In good crime fiction, the description of food has flavoured the tension by drawing out the moment when a clue is revealed, evoked the setting (Sicily, Florence, Venice), displayed the idiosyncrasies of the protagonist (parmesan on clam sauce!), and even sometimes contributed to the ‘eureka’ moment.
The skilful use of taste, smell, touch and feel of a dish can transport the reader to an era, a season, a festival and even a locality. In Maurizio de Giovanni’s Viper: No Resurrection for Commissario Ricciardi set in the Naples of Fascist Italy, the celebration of Easter provides the backdrop to the investigation of a courtesan’s murder. ‘The sound of church bells, silent for days out of respect for Christ dead on the cross, now announced to the world that what was done was done, and great things could now be expected: the Savior would be reborn… The aromas of orange blossom water, cinnamon, vanilla, boiled wheat, and lemons elbowed their way through the rich smells of coffee, grilled fish and the thousand other fried foods that generally reigned supreme… But the smell that dominated came from the ovens, where women brought their pastiere and castielli to be baked, the queens and kings of the impending feast.’ Even if one does not know (and I didn’t) that a pastiere is a rich easter cake baked with ricotta cheese, eggs, cinnamon, orange flower water, lemon zest, sugar, butter, milk and candied fruit, the subsequent descriptions reveal it in its full glory—of how it is made by several characters, and shared, for instance by the housekeeper who takes pity on her mistress who is sobbing from a broken heart, or offered by one of the policemen after they successfully free a doctor-friend from the clutches of fascists.
Some like the Italian crime writer Marco Malvaldi have used a real life cookbook author, Pellegrino Artusi (1820– 1911), as a protagonist in a country house murder set in 1895 San Carlo.
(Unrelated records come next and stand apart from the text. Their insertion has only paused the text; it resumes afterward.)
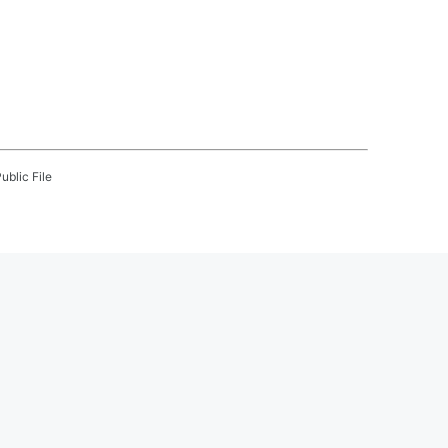
ublic File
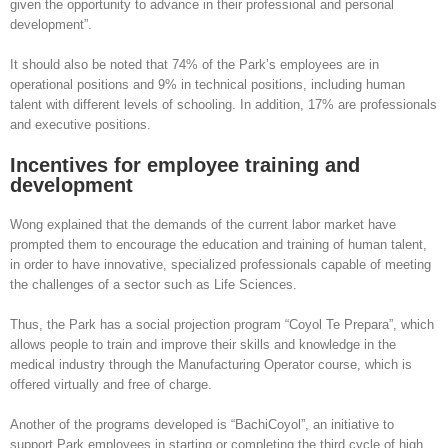
given the opportunity to advance in their professional and personal
development”.
It should also be noted that 74% of the Park’s employees are in
operational positions and 9% in technical positions, including human
talent with different levels of schooling. In addition, 17% are professionals
and executive positions.
Incentives for employee training and
development
Wong explained that the demands of the current labor market have
prompted them to encourage the education and training of human talent,
in order to have innovative, specialized professionals capable of meeting
the challenges of a sector such as Life Sciences.
Thus, the Park has a social projection program “Coyol Te Prepara”, which
allows people to train and improve their skills and knowledge in the
medical industry through the Manufacturing Operator course, which is
offered virtually and free of charge.
Another of the programs developed is “BachiCoyol”, an initiative to
support Park employees in starting or completing the third cycle of high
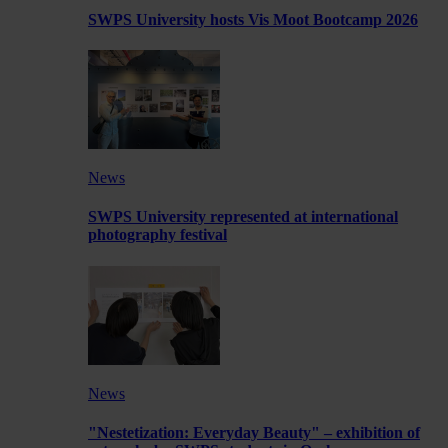
SWPS University hosts Vis Moot Bootcamp 2026
News
SWPS University represented at international
photography festival
News
"Nestetization: Everyday Beauty" – exhibition of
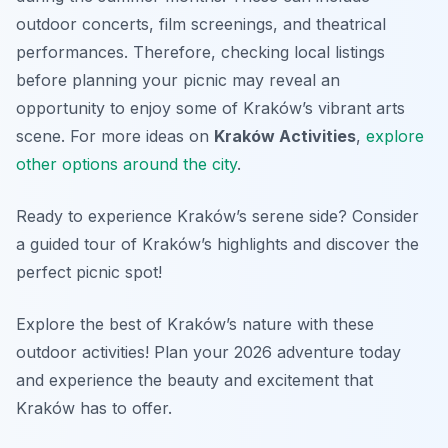
outdoor concerts, film screenings, and theatrical
performances. Therefore, checking local listings
before planning your picnic may reveal an
opportunity to enjoy some of Kraków’s vibrant arts
scene. For more ideas on
Kraków Activities
,
explore
other options around the city
.
Ready to experience Kraków’s serene side? Consider
a guided tour of Kraków’s highlights and discover the
perfect picnic spot!
Explore the best of Kraków’s nature with these
outdoor activities! Plan your 2026 adventure today
and experience the beauty and excitement that
Kraków has to offer.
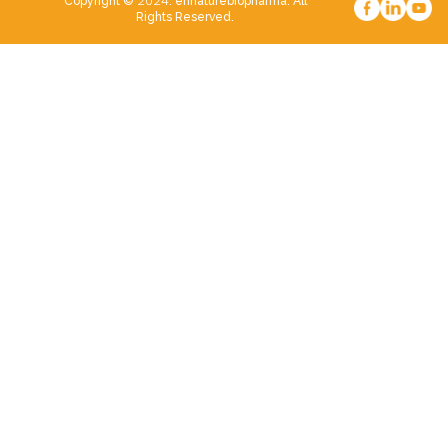
2024
Copyright ©
. ennaturebiopharma. All
Rights Reserved.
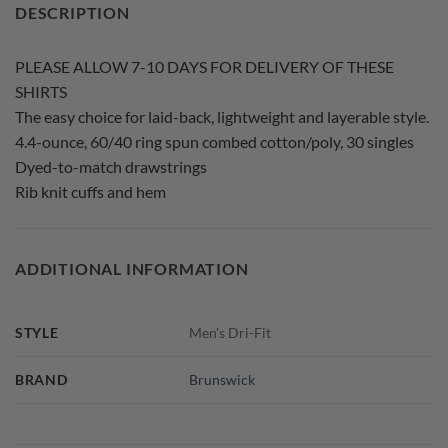
DESCRIPTION
PLEASE ALLOW 7-10 DAYS FOR DELIVERY OF THESE
SHIRTS
The easy choice for laid-back, lightweight and layerable style.
4.4-ounce, 60/40 ring spun combed cotton/poly, 30 singles
Dyed-to-match drawstrings
Rib knit cuffs and hem
ADDITIONAL INFORMATION
STYLE
Men's Dri-Fit
BRAND
Brunswick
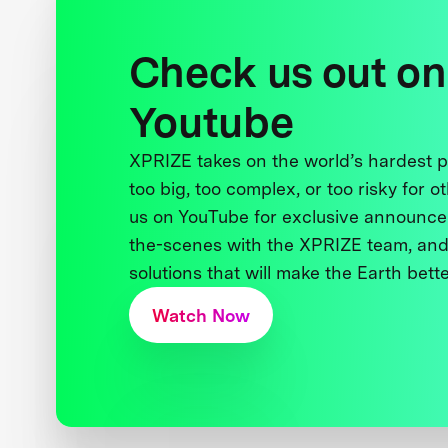
Check us out on
Youtube
XPRIZE takes on the world’s hardest
too big, too complex, or too risky for o
us on YouTube for exclusive announce
the-scenes with the XPRIZE team, and
solutions that will make the Earth better
Watch Now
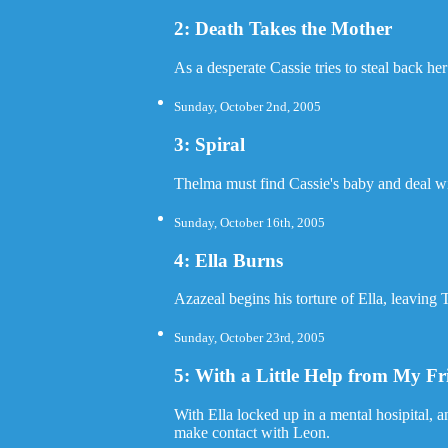
2: Death Takes the Mother
As a desperate Cassie tries to steal back her
Sunday, October 2nd, 2005
3: Spiral
Thelma must find Cassie's baby and deal wit
Sunday, October 16th, 2005
4: Ella Burns
Azazeal begins his torture of Ella, leaving
Sunday, October 23rd, 2005
5: With a Little Help from My Fr
With Ella locked up in a mental hosipital, 
make contact with Leon.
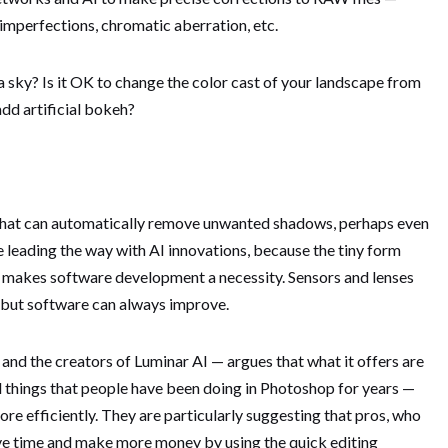
 imperfections, chromatic aberration, etc.
e a sky? Is it OK to change the color cast of your landscape from
add artificial bokeh?
e that can automatically remove unwanted shadows, perhaps even
leading the way with AI innovations, because the tiny form
 makes software development a necessity. Sensors and lenses
, but software can always improve.
nd the creators of Luminar AI — argues that what it offers are
l things that people have been doing in Photoshop for years —
re efficiently. They are particularly suggesting that pros, who
ave time and make more money by using the quick editing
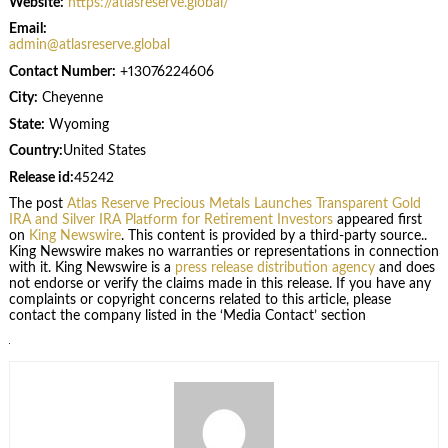
Website:
https://atlasreserve.global/
Email:
admin@atlasreserve.global
Contact Number:
+13076224606
City:
Cheyenne
State:
Wyoming
Country:
United States
Release id:
45242
The post
Atlas Reserve Precious Metals Launches Transparent Gold
IRA and Silver IRA Platform for Retirement Investors
appeared first
on
King Newswire
. This content is provided by a third-party source..
King Newswire makes no warranties or representations in connection
with it. King Newswire is a
press release distribution agency
and does
not endorse or verify the claims made in this release. If you have any
complaints or copyright concerns related to this article, please
contact the company listed in the ‘Media Contact’ section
In The Art of Killing Well ( drawn from Artusi’s book Science in the Kitchen and the Art of Eating Well), Artusi, who is a guest of the baron, provides a crucial clue to the inspector investigating the death of the butler. Magdalen Nabb, an émigré Englishwoman whose Florence-based mysteries were so well crafted that Georges Simenon wrote her a complimentary letter, created Marshal Guarnaccia of the Florence carabinieri while watching a policeman lunching at a restaurant in that city.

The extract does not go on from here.